NOTE: This post comes from Esther Barthel, MSc, solutions architect, owner of cognition IT, and a consultant to ControlUp.
A couple of weeks ago, one of my clients experienced some unexpected behavior that seemed to be linked to the High Availability (HA) configuration of their Citrix ADCs. In reaction the client asked me to run a quick health check on their Citrix ADC environment. As I had no additional tooling available at the time, I found myself logging into multiple ADC management consoles to go over the HA configurations of each ADC.
For those of you familiar with the ADC management console, you know this meant I had to navigate through different screens to collect the data that I needed to troubleshoot the unexpected behavior of the ADCs.
To understand the ADC behavior, I first needed a look at the HA configuration in the ADC management console. My first visit was the High Availability settings (System – High Availability) to get a good overview of the ADC configuration. These settings provide a quick overview of the Master, Node and Synchronization State of the ADC I was logged into and an overview of the other node in the HA pair.
The next screen containing important clues on the health of the ADC is the HA Statistics page, which provides a summary and detailed overview of the HA statistics, where the detailed overview also shows the Error Statistics.
Unfortunately, the heartbeat received and sent Summary information displays only the total packets received.
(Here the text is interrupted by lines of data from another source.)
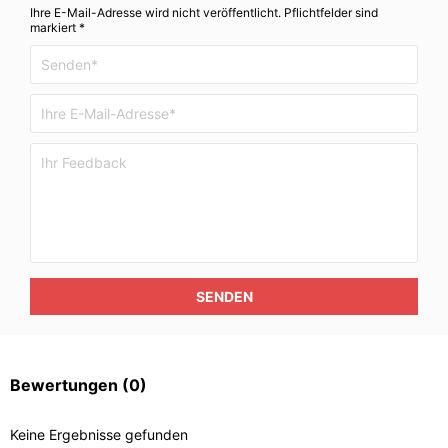
Ihre E-Mail-Adresse wird nicht veröffentlicht. Pflichtfelder sind
markiert *
SENDEN
Bewertungen
(0)
Keine Ergebnisse gefunden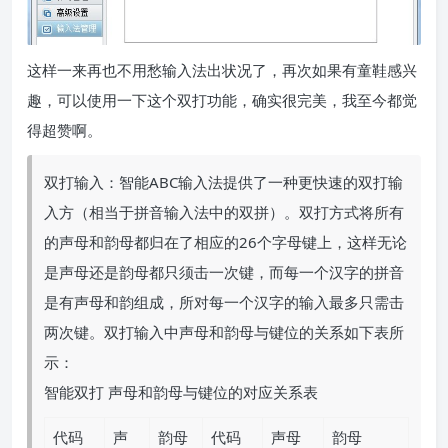
这样一来再也不用愁输入法出状况了，再次如果有童鞋感兴
趣，可以使用一下这个双打功能，确实很完美，我至今都觉
得超赞啊。
双打输入：智能ABC输入法提供了一种更快速的双打输
入方（相当于拼音输入法中的双拼）。双打方式将所有
的声母和韵母都归在了相应的26个字母键上，这样无论
是声母还是韵母都只须击一次键，而每一个汉字的拼音
是有声母和韵组成，所对每一个汉字的输入最多只需击
两次键。双打输入中声母和韵母与键位的关系如下表所
示：
智能双打 声母和韵母与键位的对应关系表
代码
声
韵母
代码
声母
韵母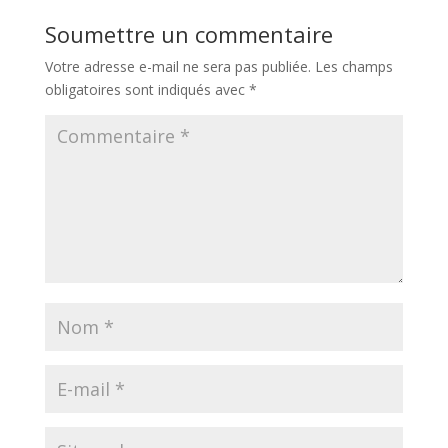
Soumettre un commentaire
Votre adresse e-mail ne sera pas publiée.
Les champs
obligatoires sont indiqués avec
*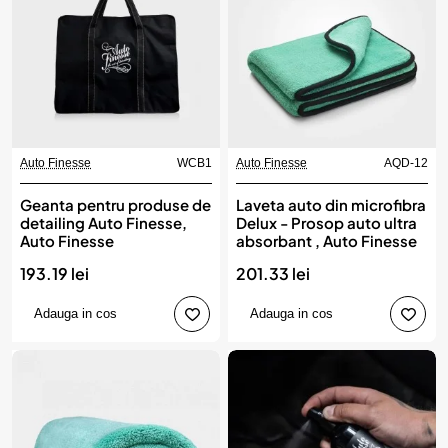
Auto Finesse
WCB1
Auto Finesse
AQD-12
Geanta pentru produse de
Laveta auto din microfibra
detailing Auto Finesse,
Delux - Prosop auto ultra
Auto Finesse
absorbant , Auto Finesse
193.19 lei
201.33 lei
Adauga in cos
Adauga in cos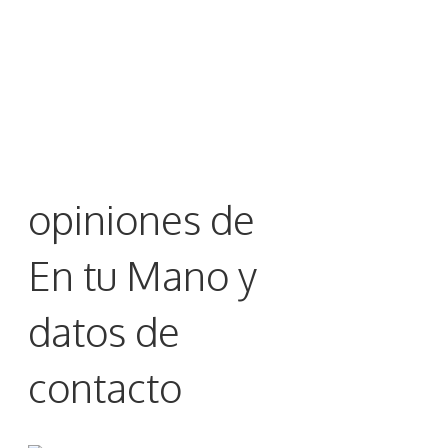
opiniones de
En tu Mano y
datos de
contacto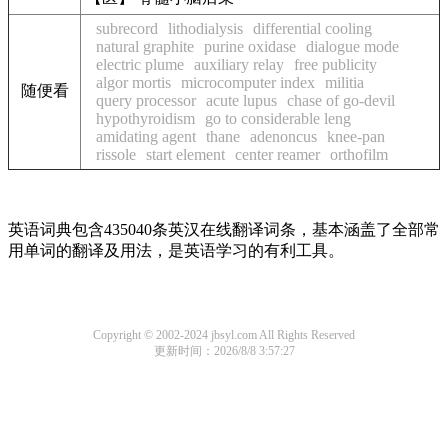
subrecord
lithodialysis
differential cooling
natural graphite
purine oxidase
dialogue mode
electric plume
auxiliary relay
free publicity
algor mortis
microcomputer index
militia
随便看
query processor
acute lupus
chase of go-devil
hypothyroidism
go to considerable leng
amidating agent
thane
adenoncus
knee-pan
rissole
start element
center reamer
orthofilm
英语词典包含435040条英汉在线翻译词条，基本涵盖了全部常
用单词的翻译及用法，是英语学习的有利工具。
Copyright © 2002-2024 jbsyl.com All Rights Reserved
更新时间：2026/8/8 3:57:27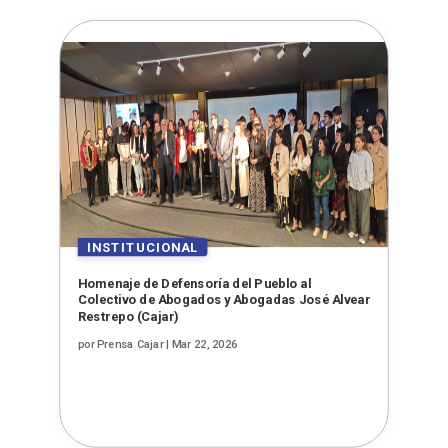
Homenaje de Defensoría del Pueblo al
Colectivo de Abogados y Abogadas José Alvear
Restrepo (Cajar)
por
Prensa Cajar
|
Mar 22, 2026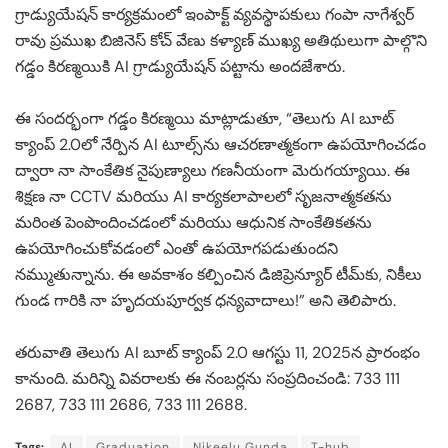
గ్రాడ్యుయేషన్ కార్యక్రమంలో ఇంపాక్ట్ వ్యవస్థాపకులు గంపా నాగేశ్వర్
రావు ప్రముఖ బిజినెస్ కోచ్ వేణు కళ్యాణ్ ముఖ్య అతిథులుగా పాల్గొని
గడ్డం కిరణ్మయికి AI గ్రాడ్యుయేషన్ పట్టాను అందజేశారు.
ఈ సందర్భంగా గడ్డం కిరణ్మయి మాట్లాడుతూ, “తెలుగు AI బూట్
క్యాంప్ 2.0లో నేర్పిన AI టూల్స్‌ను ఆచరణాత్మకంగా ఉపయోగించడం
ద్వారా నా సాంకేతిక నైపుణ్యాలు గణనీయంగా మెరుగయ్యాయి. ఈ
శిక్షణ నా CCTV మరియు AI కార్యకలాపాలలో సృజనాత్మకతను
మరింత పెంపొందించడంలో మరియు ఆధునిక సాంకేతికతను
ఉపయోగించుకోవడంలో ఎంతో ఉపయోగపడుతుందని
నమ్ముతున్నాను. ఈ అవకాశం కల్పించిన డిజిప్రెన్యూర్ టీమ్‌కు, నికీలు
గుండ గారికి నా హృదయపూర్వక ధన్యవాదాలు!” అని తెలిపారు.
తరువాతి తెలుగు AI బూట్ క్యాంప్ 2.0 ఆగస్టు 11, 2025న ప్రారంభం
కానుంది. మరిన్ని వివరాలకు ఈ నంబర్లను సంప్రదించండి: 733 111
2687, 733 111 2686, 733 111 2688.
Tags:
AI
Graduation
Nikeelu Gunda
T-hub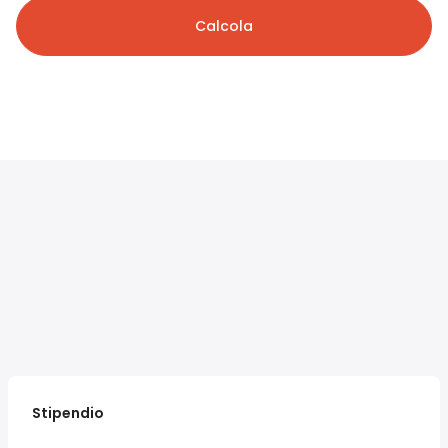
Calcola
Stipendio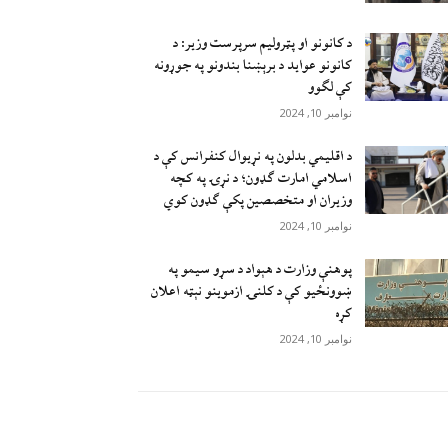
د کانونو او پټرولیم سرپرست وزیر: د
کانونو عواید د برېښنا بندونو په جوړونه
کې لګوو
نوامبر 10, 2024
د اقليمي بدلون په نړيوال کنفرانس کې د
اسلامي امارت ګډون؛ د نړۍ په کچه
وزيران او متخصصين پکې ګډون کوي
نوامبر 10, 2024
پوهنې وزارت د هېواد د سړو سيمو په
ښوونځيو کې د کلنۍ ازموينو نېټه اعلان
کړه
نوامبر 10, 2024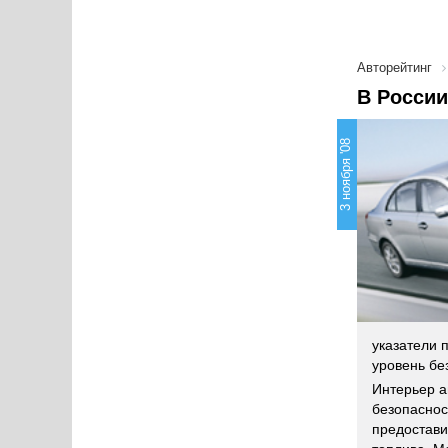
Авторейтинг
В России
3 ноября '08
указатели 
уровень бе
Интерьер а
безопаснос
предостави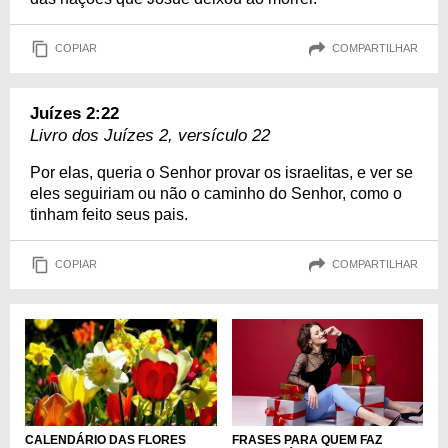
COPIAR
COMPARTILHAR
Juízes 2:22
Livro dos Juízes 2, versículo 22
Por elas, queria o Senhor provar os israelitas, e ver se
eles seguiriam ou não o caminho do Senhor, como o
tinham feito seus pais.
COPIAR
COMPARTILHAR
FRASES PARA QUEM FAZ
CALENDÁRIO DAS FLORES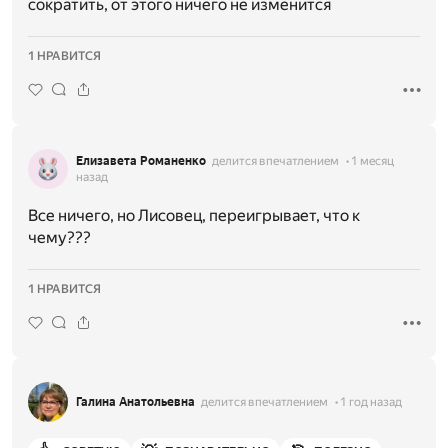
сократить, от этого ничего не изменится
1 НРАВИТСЯ
Елизавета Романенко
делится впечатлением
1 месяц
назад
Все ничего, но Лисовец, переигрывает, что к
чему???
1 НРАВИТСЯ
Галина Анатольевна
делится впечатлением
1 год назад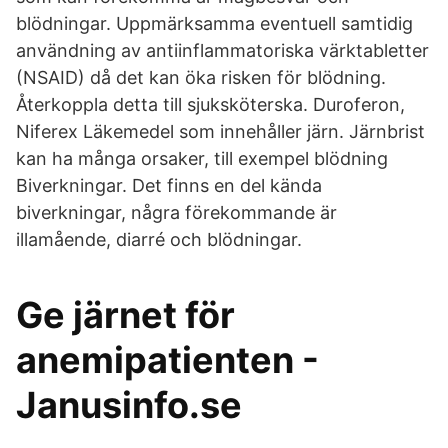
blödningar. Uppmärksamma eventuell samtidig
användning av antiinflammatoriska värktabletter
(NSAID) då det kan öka risken för blödning.
Återkoppla detta till sjuksköterska. Duroferon,
Niferex Läkemedel som innehåller järn. Järnbrist
kan ha många orsaker, till exempel blödning
Biverkningar. Det finns en del kända
biverkningar, några förekommande är
illamående, diarré och blödningar.
Ge järnet för
anemipatienten -
Janusinfo.se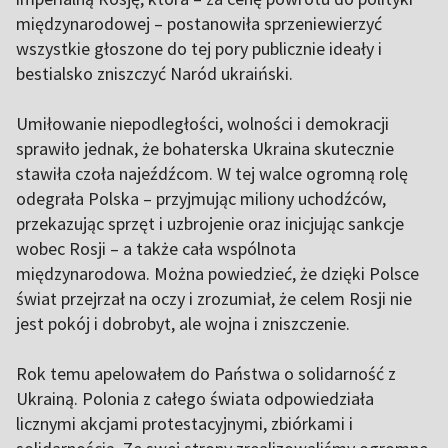
międzynarodowej – postanowiła sprzeniewierzyć
wszystkie głoszone do tej pory publicznie ideały i
bestialsko zniszczyć Naród ukraiński.
Umiłowanie niepodległości, wolności i demokracji
sprawiło jednak, że bohaterska Ukraina skutecznie
stawiła czoła najeźdźcom. W tej walce ogromną rolę
odegrała Polska – przyjmując miliony uchodźców,
przekazując sprzęt i uzbrojenie oraz inicjując sankcje
wobec Rosji – a także cała wspólnota
międzynarodowa. Można powiedzieć, że dzięki Polsce
świat przejrzał na oczy i zrozumiał, że celem Rosji nie
jest pokój i dobrobyt, ale wojna i zniszczenie.
Rok temu apelowałem do Państwa o solidarność z
Ukrainą. Polonia z całego świata odpowiedziała
licznymi akcjami protestacyjnymi, zbiórkami i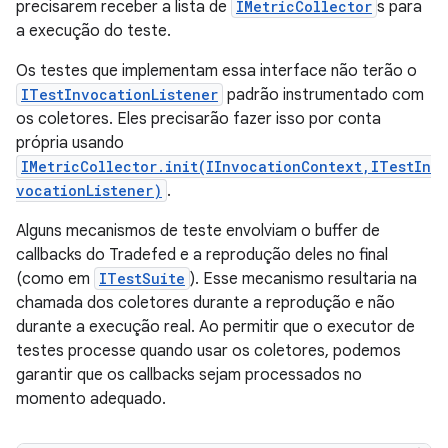
precisarem receber a lista de
IMetricCollector
s para
a execução do teste.
Os testes que implementam essa interface não terão o
ITestInvocationListener
padrão instrumentado com
os coletores. Eles precisarão fazer isso por conta
própria usando
IMetricCollector.init(IInvocationContext,ITestIn
vocationListener)
.
Alguns mecanismos de teste envolviam o buffer de
callbacks do Tradefed e a reprodução deles no final
(como em
ITestSuite
). Esse mecanismo resultaria na
chamada dos coletores durante a reprodução e não
durante a execução real. Ao permitir que o executor de
testes processe quando usar os coletores, podemos
garantir que os callbacks sejam processados no
momento adequado.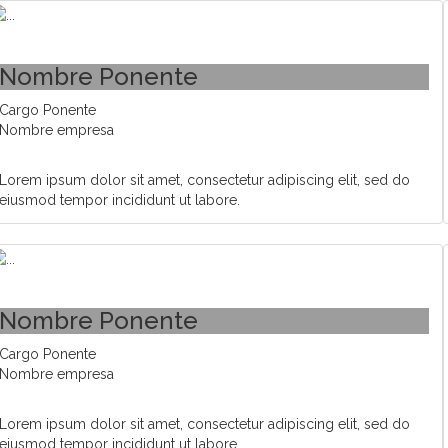
Nombre Ponente
Cargo Ponente
Nombre empresa
Lorem ipsum dolor sit amet, consectetur adipiscing elit, sed do
eiusmod tempor incididunt ut labore.
Nombre Ponente
Cargo Ponente
Nombre empresa
Lorem ipsum dolor sit amet, consectetur adipiscing elit, sed do
eiusmod tempor incididunt ut labore.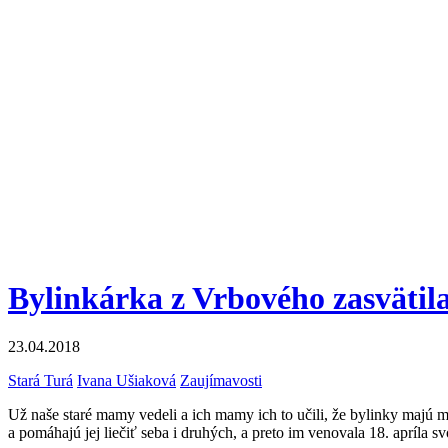
Bylinkárka z Vrbového zasvätil
23.04.2018
Stará Turá
Ivana Ušiaková
Zaujímavosti
Už naše staré mamy vedeli a ich mamy ich to učili, že bylinky majú
a pomáhajú jej liečiť seba i druhých, a preto im venovala 18. apríla 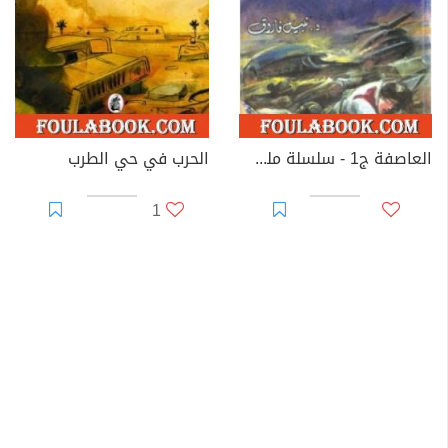
العاصفة ج1 - سلسلة ملف المستقبل
الحرب في حي الطرب
1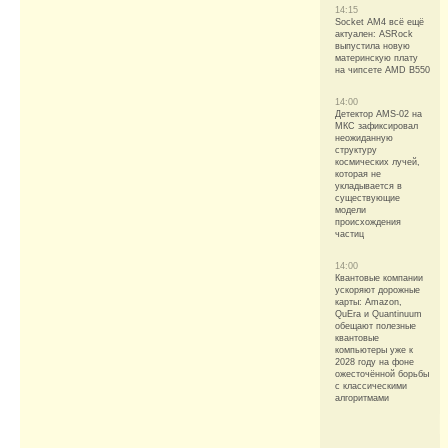
14:15
Socket AM4 всё ещё
актуален: ASRock
выпустила новую
материнскую плату
на чипсете AMD B550
14:00
Детектор AMS-02 на
МКС зафиксировал
неожиданную
структуру
космических лучей,
которая не
укладывается в
существующие
модели
происхождения
частиц
14:00
Квантовые компании
ускоряют дорожные
карты: Amazon,
QuEra и Quantinuum
обещают полезные
квантовые
компьютеры уже к
2028 году на фоне
ожесточённой борьбы
с классическими
алгоритмами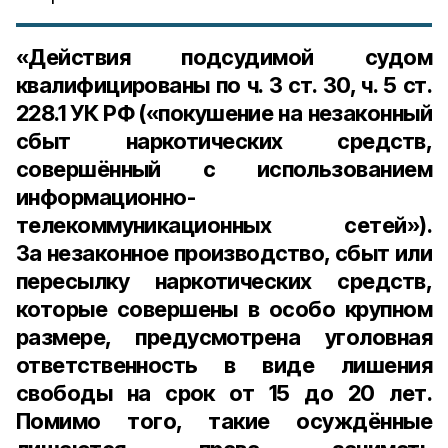
«Действия подсудимой судом
квалифицированы по
ч. 3 ст. 30, ч. 5 ст.
228.1 УК РФ
(«покушение на незаконный
сбыт наркотических средств,
совершённый с использованием
информационно-
телекоммуникационных сетей»).
За незаконное производство, сбыт или
пересылку наркотических средств,
которые совершены в особо крупном
размере, предусмотрена уголовная
ответственность в виде лишения
свободы на срок
от 15 до 20 лет
.
Помимо того, такие осуждённые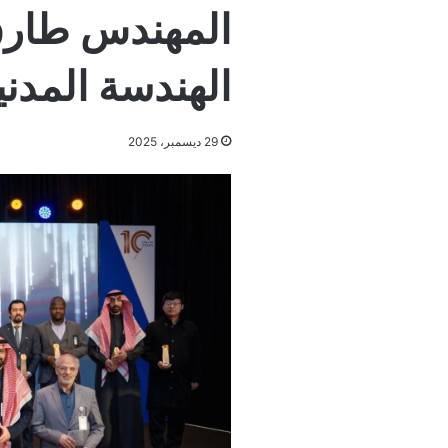
المهندس طارق 
الهندسة المدنية 25
29 ديسمبر، 2025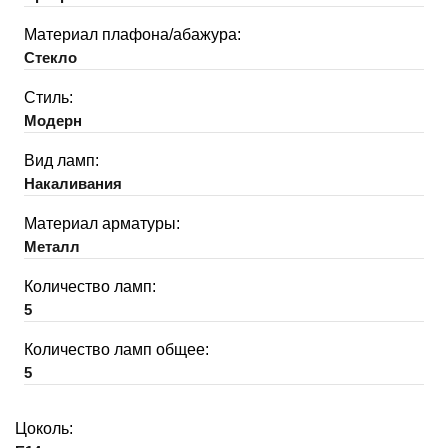
Материал плафона/абажура:
Стекло
Стиль:
Модерн
Вид ламп:
Накаливания
Материал арматуры:
Металл
Количество ламп:
5
Количество ламп общее:
5
Цоколь: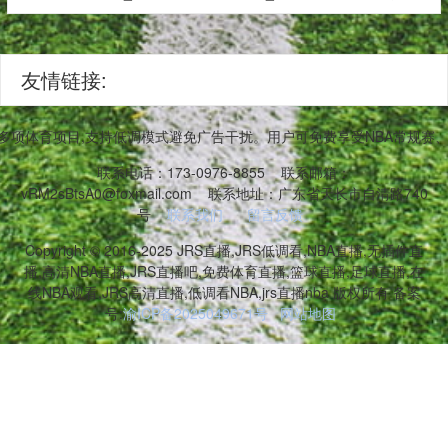
友情链接:
等多项体育项目,支持低调模式避免广告干扰。用户可免费享受NBA常规
联系电话：173-0976-8855
联系邮箱：
vRM2sBtsA0@foxmail.com
联系地址：广东省天长市自清路740
号
联系我们
留言反馈
Copyright © 2016-2025 JRS直播,JRS低调看,NBA直播,无插件直
播,高清NBA直播,JRS直播吧,免费体育直播,篮球直播,足球直播,在
线NBA观看,JRS高清直播,低调看NBA,jrs直播nba 版权所有 备案
号:
渝ICP备2025049671号
网站地图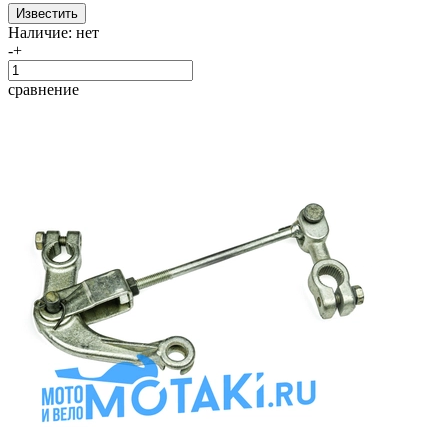
Наличие:
нет
-
+
сравнение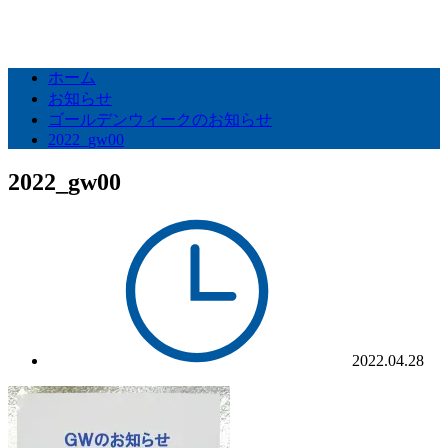
ホーム
お知らせ
ゴールデンウィークのお知らせ
2022_gw00
2022_gw00
2022.04.28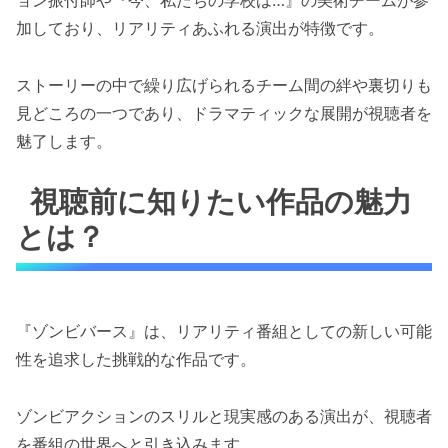
ョン振付師や『今、私たちの学校は…』の美術チームが参
加しており、リアリティあふれる演出が特徴です。
ストーリーの中で繰り広げられるチーム間の絆や裏切りも
見どころの一つであり、ドラマティックな展開が視聴者を
魅了します。
視聴前に知りたい作品の魅力
とは？
『ゾンビバース』は、リアリティ番組としての新しい可能
性を追求した挑戦的な作品です。
ゾンビアクションのスリルと現実感のある演出が、視聴者
を番組の世界へと引き込みます。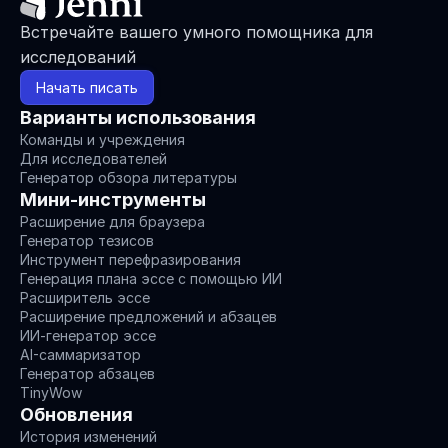
Встречайте вашего умного помощника для 
исследований
Начать писать
Варианты использования
Команды и учреждения
Для исследователей
Генератор обзора литературы
Мини-инструменты
Расширение для браузера
Генератор тезисов
Инструмент перефразирования
Генерация плана эссе с помощью ИИ
Расширитель эссе
Расширение предложений и абзацев
ИИ-генератор эссе
AI-саммаризатор
Генератор абзацев
TinyWow
Обновления
История изменений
To check using the management console to see if the counters increase, I had to hit refresh a couple of times.
Even when I opened a console session and use the CLI command stat hanode -fullValues I still didn’t get an overview of the received and sent packets per second (rate metrics):
…which does seem a bit strange, because the NITRO API Reference Guide states that this information is part of the HA statistics, as we can see in the response payload of stat hanode:
Based on this response, I know that a REST API call to the ADC can quickly show the received and sent heartbeat packets per second, making it easier to check if heartbeats are missed. When HA is configured with the default value for hellointerval (200ms), a healthy heartbeat has a rate value of 5 (per second) per interface that is configured with HA heartbeat ON.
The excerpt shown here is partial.